Saved data entries

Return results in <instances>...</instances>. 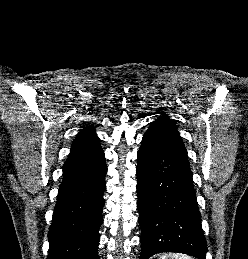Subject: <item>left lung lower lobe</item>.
Here are the masks:
<instances>
[{"instance_id":"obj_1","label":"left lung lower lobe","mask_w":248,"mask_h":259,"mask_svg":"<svg viewBox=\"0 0 248 259\" xmlns=\"http://www.w3.org/2000/svg\"><path fill=\"white\" fill-rule=\"evenodd\" d=\"M137 178L140 259L160 252L206 259L207 245L189 163L166 148L142 140Z\"/></svg>"}]
</instances>
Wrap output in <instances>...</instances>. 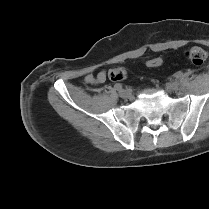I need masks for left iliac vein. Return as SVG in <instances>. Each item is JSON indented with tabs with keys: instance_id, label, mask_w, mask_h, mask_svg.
I'll return each mask as SVG.
<instances>
[{
	"instance_id": "4c4485c4",
	"label": "left iliac vein",
	"mask_w": 209,
	"mask_h": 209,
	"mask_svg": "<svg viewBox=\"0 0 209 209\" xmlns=\"http://www.w3.org/2000/svg\"><path fill=\"white\" fill-rule=\"evenodd\" d=\"M167 88L171 91H177L179 89V83L178 82H170L167 84Z\"/></svg>"
}]
</instances>
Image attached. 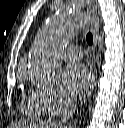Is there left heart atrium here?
Returning <instances> with one entry per match:
<instances>
[{"label": "left heart atrium", "instance_id": "obj_1", "mask_svg": "<svg viewBox=\"0 0 125 128\" xmlns=\"http://www.w3.org/2000/svg\"><path fill=\"white\" fill-rule=\"evenodd\" d=\"M92 73L82 64H71L61 73L59 86L64 96L76 100L82 98L91 88Z\"/></svg>", "mask_w": 125, "mask_h": 128}]
</instances>
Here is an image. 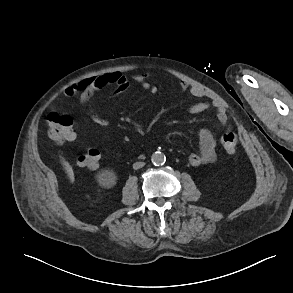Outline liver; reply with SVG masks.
Masks as SVG:
<instances>
[{
  "label": "liver",
  "instance_id": "1",
  "mask_svg": "<svg viewBox=\"0 0 293 293\" xmlns=\"http://www.w3.org/2000/svg\"><path fill=\"white\" fill-rule=\"evenodd\" d=\"M64 168L67 172V175H68L70 181L73 182L74 181V172H73L72 167L70 166V164L68 162H64Z\"/></svg>",
  "mask_w": 293,
  "mask_h": 293
}]
</instances>
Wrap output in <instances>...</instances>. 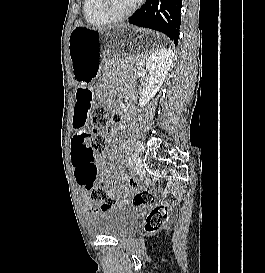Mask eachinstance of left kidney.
I'll list each match as a JSON object with an SVG mask.
<instances>
[{
  "mask_svg": "<svg viewBox=\"0 0 265 273\" xmlns=\"http://www.w3.org/2000/svg\"><path fill=\"white\" fill-rule=\"evenodd\" d=\"M173 57L174 53L171 49L161 48L147 59L146 69L149 76L139 99L140 106H145L160 89L171 67Z\"/></svg>",
  "mask_w": 265,
  "mask_h": 273,
  "instance_id": "5707ae66",
  "label": "left kidney"
}]
</instances>
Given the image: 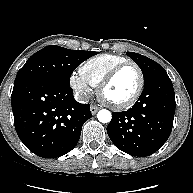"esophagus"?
<instances>
[{"label": "esophagus", "mask_w": 193, "mask_h": 193, "mask_svg": "<svg viewBox=\"0 0 193 193\" xmlns=\"http://www.w3.org/2000/svg\"><path fill=\"white\" fill-rule=\"evenodd\" d=\"M98 110H99V108H98L97 106L92 105V106L90 107V111H91V113H92L93 115L96 114Z\"/></svg>", "instance_id": "34e87169"}]
</instances>
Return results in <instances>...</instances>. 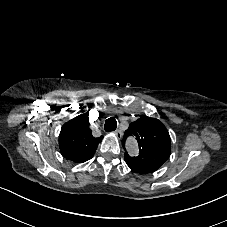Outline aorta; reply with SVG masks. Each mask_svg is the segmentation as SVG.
<instances>
[{
    "label": "aorta",
    "mask_w": 227,
    "mask_h": 227,
    "mask_svg": "<svg viewBox=\"0 0 227 227\" xmlns=\"http://www.w3.org/2000/svg\"><path fill=\"white\" fill-rule=\"evenodd\" d=\"M129 148H130L129 150H130L132 153H136V152H137V147H136V145H135L134 142L131 143V145H130Z\"/></svg>",
    "instance_id": "762f6f07"
}]
</instances>
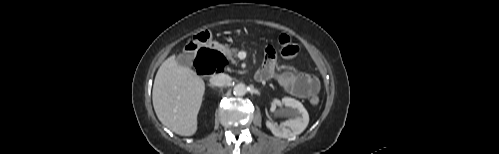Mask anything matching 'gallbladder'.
<instances>
[{"instance_id":"1","label":"gallbladder","mask_w":499,"mask_h":154,"mask_svg":"<svg viewBox=\"0 0 499 154\" xmlns=\"http://www.w3.org/2000/svg\"><path fill=\"white\" fill-rule=\"evenodd\" d=\"M176 61L182 66L190 67L192 66V55L181 53L176 57Z\"/></svg>"}]
</instances>
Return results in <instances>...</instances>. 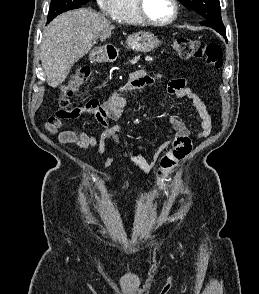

Work order: Print again, word for word, every line from the line with "Mask anything matching 'gallbladder'." to the final line of the records, inclusive; skip the pictures.

Solution below:
Mask anything matching 'gallbladder'.
<instances>
[{"instance_id":"1","label":"gallbladder","mask_w":499,"mask_h":154,"mask_svg":"<svg viewBox=\"0 0 499 154\" xmlns=\"http://www.w3.org/2000/svg\"><path fill=\"white\" fill-rule=\"evenodd\" d=\"M176 61L182 66L190 67L192 66V55L181 53L176 57Z\"/></svg>"}]
</instances>
Return results in <instances>...</instances>. 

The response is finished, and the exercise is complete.